**AVAILABLE DATA:**
- - -

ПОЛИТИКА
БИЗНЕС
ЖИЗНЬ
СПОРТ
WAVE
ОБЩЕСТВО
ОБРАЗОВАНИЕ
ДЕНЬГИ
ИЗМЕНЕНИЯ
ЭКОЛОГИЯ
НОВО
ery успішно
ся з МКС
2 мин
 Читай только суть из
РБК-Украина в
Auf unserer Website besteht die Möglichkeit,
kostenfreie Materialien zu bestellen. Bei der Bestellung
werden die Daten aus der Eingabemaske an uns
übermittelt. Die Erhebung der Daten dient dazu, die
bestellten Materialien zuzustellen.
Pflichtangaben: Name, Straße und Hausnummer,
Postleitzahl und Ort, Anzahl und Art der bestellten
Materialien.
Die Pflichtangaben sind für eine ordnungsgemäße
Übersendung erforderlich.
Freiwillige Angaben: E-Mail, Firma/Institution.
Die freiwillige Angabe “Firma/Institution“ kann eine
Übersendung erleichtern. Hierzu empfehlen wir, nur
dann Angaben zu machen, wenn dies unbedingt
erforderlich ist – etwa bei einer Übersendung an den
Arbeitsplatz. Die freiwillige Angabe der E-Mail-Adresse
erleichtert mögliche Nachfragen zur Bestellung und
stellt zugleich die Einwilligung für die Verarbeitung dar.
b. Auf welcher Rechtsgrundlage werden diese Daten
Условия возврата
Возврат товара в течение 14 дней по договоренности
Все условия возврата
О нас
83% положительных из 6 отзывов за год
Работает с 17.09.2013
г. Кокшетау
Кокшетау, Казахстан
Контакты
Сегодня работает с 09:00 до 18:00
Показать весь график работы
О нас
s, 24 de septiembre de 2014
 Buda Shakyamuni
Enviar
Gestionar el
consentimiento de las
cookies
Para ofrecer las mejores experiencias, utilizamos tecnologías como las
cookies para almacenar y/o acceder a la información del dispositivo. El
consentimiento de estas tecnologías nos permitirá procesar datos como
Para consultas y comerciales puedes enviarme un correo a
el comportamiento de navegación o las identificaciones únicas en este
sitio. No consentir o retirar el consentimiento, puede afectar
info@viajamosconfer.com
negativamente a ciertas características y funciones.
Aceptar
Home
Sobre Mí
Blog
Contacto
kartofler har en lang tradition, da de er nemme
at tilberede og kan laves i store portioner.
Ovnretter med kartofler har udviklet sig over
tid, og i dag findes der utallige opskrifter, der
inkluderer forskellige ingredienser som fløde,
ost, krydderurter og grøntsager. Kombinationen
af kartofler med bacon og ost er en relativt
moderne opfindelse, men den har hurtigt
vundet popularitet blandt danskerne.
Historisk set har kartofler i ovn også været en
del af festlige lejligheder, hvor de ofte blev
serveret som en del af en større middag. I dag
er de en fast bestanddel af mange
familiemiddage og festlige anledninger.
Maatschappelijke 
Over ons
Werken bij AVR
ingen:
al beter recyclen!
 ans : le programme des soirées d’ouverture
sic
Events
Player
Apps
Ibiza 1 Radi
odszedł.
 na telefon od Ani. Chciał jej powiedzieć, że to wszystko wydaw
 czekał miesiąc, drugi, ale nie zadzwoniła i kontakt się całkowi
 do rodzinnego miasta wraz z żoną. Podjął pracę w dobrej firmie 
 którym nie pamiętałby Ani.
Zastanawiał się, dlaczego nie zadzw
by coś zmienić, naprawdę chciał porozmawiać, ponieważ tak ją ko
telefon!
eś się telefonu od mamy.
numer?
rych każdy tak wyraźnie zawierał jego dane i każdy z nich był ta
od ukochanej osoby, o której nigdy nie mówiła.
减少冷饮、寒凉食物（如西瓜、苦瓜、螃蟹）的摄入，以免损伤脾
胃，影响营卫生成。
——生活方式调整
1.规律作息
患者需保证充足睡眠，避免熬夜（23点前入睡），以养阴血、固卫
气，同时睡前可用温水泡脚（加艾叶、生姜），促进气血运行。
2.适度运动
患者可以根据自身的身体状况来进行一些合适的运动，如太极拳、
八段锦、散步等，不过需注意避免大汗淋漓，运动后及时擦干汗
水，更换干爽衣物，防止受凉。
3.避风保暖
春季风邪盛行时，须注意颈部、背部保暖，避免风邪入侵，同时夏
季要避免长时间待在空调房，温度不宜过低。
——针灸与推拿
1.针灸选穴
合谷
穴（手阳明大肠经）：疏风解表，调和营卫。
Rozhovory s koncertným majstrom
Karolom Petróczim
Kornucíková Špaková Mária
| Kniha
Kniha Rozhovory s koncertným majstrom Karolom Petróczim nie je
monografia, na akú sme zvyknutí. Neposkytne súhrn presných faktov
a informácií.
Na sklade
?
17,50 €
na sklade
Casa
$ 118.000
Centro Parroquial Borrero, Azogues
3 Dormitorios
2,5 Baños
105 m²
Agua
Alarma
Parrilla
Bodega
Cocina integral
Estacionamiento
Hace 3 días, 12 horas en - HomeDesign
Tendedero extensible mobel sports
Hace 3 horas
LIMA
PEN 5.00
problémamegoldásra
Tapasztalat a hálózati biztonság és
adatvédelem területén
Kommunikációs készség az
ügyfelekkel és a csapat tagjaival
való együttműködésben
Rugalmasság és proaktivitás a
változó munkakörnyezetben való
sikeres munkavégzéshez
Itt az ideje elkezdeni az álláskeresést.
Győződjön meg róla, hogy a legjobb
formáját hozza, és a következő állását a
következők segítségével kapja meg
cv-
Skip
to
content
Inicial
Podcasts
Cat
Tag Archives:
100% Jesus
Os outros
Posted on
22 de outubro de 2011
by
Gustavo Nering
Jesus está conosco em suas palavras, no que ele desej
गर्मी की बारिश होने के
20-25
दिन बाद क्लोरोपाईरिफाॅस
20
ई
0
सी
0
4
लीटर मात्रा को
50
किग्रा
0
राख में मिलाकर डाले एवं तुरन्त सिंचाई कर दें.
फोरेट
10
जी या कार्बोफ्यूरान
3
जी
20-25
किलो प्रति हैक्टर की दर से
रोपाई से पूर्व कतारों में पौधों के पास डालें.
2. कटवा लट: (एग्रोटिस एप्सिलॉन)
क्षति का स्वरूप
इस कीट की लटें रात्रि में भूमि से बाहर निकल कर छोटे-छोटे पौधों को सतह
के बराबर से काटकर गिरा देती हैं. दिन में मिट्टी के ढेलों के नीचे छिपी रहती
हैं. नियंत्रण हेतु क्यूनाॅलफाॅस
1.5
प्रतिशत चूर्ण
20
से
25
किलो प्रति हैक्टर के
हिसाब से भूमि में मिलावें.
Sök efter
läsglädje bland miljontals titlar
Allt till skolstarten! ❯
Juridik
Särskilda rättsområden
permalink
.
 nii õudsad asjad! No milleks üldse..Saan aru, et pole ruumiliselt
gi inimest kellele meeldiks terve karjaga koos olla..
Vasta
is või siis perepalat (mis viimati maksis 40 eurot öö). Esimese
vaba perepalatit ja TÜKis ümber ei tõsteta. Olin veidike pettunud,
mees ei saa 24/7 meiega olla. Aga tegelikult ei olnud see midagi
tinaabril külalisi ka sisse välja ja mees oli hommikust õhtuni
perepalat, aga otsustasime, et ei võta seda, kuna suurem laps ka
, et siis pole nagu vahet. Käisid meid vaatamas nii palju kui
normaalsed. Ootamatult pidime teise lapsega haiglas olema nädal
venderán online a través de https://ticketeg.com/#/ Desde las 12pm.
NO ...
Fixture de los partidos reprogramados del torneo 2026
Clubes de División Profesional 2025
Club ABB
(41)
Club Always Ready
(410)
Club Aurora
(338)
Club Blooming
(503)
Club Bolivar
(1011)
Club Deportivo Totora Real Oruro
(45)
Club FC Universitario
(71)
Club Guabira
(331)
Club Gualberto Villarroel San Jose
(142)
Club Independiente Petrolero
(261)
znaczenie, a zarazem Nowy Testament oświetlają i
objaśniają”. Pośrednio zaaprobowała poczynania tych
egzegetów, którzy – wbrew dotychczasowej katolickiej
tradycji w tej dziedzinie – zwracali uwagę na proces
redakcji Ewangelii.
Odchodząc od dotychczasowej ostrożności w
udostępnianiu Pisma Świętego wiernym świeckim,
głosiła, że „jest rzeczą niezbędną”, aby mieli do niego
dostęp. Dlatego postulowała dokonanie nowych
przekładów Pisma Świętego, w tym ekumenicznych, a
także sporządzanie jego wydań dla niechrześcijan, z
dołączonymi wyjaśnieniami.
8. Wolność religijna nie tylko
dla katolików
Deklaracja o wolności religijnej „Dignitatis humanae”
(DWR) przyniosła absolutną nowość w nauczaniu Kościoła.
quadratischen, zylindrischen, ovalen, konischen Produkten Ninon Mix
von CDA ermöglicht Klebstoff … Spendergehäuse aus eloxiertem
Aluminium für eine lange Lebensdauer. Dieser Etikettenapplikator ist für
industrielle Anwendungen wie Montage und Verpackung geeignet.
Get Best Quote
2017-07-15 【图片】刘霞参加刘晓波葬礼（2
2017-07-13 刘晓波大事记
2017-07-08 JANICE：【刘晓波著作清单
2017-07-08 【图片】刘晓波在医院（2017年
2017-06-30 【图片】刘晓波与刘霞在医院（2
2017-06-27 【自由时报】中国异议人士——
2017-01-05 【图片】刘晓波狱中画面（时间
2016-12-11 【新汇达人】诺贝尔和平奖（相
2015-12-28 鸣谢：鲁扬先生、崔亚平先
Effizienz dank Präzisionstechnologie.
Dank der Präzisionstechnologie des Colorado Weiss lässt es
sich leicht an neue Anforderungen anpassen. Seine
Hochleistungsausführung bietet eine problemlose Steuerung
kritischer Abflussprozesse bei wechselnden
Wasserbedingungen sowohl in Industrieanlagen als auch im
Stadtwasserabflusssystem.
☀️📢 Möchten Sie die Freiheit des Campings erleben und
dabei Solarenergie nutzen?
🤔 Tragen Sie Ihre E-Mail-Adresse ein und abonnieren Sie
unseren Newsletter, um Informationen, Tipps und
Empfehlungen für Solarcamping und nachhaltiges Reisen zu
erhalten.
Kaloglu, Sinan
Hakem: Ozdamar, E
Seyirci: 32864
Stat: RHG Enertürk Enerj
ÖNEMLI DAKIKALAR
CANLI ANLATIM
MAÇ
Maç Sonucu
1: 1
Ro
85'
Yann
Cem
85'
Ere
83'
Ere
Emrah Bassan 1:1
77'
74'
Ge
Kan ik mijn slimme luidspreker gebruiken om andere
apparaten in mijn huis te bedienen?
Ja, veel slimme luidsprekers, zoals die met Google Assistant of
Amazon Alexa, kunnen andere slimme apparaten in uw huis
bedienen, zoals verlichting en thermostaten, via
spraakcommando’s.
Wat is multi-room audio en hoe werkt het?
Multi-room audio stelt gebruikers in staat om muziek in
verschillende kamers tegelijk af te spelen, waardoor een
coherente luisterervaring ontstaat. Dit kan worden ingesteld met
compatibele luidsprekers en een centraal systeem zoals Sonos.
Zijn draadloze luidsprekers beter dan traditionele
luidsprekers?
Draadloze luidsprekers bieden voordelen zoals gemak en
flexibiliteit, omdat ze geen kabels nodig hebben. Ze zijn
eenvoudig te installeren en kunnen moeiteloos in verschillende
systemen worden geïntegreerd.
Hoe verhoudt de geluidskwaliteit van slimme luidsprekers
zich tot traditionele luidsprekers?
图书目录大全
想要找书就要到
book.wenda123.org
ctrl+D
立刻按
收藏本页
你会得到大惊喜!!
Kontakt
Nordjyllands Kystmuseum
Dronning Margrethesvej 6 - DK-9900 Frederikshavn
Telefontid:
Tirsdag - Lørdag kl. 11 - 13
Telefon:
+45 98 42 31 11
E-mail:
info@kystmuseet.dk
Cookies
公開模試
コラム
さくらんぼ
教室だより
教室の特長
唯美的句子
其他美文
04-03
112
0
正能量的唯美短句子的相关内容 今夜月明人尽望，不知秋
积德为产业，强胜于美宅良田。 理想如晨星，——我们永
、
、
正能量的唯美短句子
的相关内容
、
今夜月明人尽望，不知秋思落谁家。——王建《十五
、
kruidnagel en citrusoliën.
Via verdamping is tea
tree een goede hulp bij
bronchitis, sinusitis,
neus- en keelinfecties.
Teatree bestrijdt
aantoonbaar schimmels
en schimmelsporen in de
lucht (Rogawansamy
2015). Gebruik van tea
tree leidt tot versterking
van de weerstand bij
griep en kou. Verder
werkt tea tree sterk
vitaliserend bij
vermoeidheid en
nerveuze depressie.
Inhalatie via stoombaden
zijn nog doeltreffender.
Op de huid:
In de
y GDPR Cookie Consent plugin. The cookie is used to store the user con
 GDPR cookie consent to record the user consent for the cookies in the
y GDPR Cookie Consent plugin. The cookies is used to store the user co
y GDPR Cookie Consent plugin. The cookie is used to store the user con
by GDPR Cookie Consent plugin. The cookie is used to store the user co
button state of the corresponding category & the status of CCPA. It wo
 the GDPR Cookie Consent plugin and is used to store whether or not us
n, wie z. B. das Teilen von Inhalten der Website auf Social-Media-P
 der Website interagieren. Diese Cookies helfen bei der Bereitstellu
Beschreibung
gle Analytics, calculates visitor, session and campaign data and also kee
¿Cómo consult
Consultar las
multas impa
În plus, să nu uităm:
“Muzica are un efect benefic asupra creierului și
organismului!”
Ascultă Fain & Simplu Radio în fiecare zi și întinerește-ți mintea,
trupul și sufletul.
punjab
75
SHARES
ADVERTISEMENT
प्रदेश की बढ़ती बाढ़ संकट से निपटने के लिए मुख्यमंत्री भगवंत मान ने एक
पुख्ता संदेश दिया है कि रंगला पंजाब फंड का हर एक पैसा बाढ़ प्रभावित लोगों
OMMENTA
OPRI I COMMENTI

- - -

From the entries above, extract only the lines running from the one containing "info@viajamosconfer.com" through the one containing "inkluderer forskellige ingredienser", inclusive.

**RESULT FOR THIS EXERCISE:**
info@viajamosconfer.com
negativamente a ciertas características y funciones.
Aceptar
Home
Sobre Mí
Blog
Contacto
kartofler har en lang tradition, da de er nemme
at tilberede og kan laves i store portioner.
Ovnretter med kartofler har udviklet sig over
tid, og i dag findes der utallige opskrifter, der
inkluderer forskellige ingredienser som fløde,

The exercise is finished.